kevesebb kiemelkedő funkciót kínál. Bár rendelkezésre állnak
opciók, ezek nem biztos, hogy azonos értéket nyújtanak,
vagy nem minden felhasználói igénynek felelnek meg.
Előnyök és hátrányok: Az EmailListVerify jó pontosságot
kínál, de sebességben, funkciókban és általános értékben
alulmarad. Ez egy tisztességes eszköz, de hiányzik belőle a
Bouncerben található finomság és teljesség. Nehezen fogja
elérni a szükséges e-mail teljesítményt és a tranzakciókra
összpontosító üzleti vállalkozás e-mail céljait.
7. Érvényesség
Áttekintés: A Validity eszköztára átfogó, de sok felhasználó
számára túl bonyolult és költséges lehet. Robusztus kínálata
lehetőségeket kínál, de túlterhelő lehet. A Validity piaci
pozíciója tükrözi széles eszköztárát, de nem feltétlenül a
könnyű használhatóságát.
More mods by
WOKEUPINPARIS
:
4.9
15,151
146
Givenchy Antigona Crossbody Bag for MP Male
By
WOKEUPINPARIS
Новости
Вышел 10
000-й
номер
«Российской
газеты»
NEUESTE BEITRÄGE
___
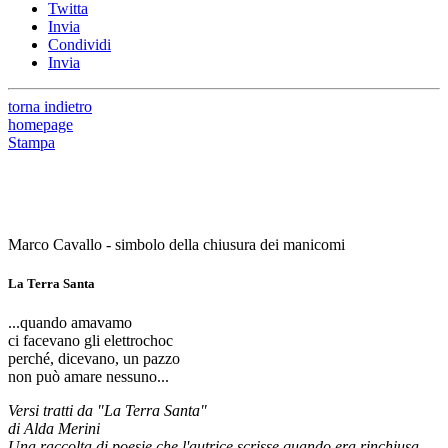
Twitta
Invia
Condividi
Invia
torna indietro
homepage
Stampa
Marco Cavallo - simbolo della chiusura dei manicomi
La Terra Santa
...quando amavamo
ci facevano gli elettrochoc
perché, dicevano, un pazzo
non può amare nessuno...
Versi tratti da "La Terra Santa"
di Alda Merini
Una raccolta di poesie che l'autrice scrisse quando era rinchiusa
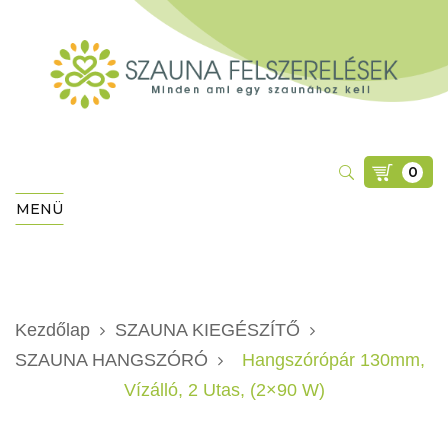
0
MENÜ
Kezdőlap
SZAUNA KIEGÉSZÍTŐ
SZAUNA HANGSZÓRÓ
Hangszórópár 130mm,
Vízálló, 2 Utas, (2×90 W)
___
Work item —
Above are the records; from them, give again exactly the lines from the one containing "kevesebb kiemelkedő funkciót" through the one containing "kínál, de sebességben, funkciókban", both included.

Worked solution —
kevesebb kiemelkedő funkciót kínál. Bár rendelkezésre állnak
opciók, ezek nem biztos, hogy azonos értéket nyújtanak,
vagy nem minden felhasználói igénynek felelnek meg.
Előnyök és hátrányok: Az EmailListVerify jó pontosságot
kínál, de sebességben, funkciókban és általános értékben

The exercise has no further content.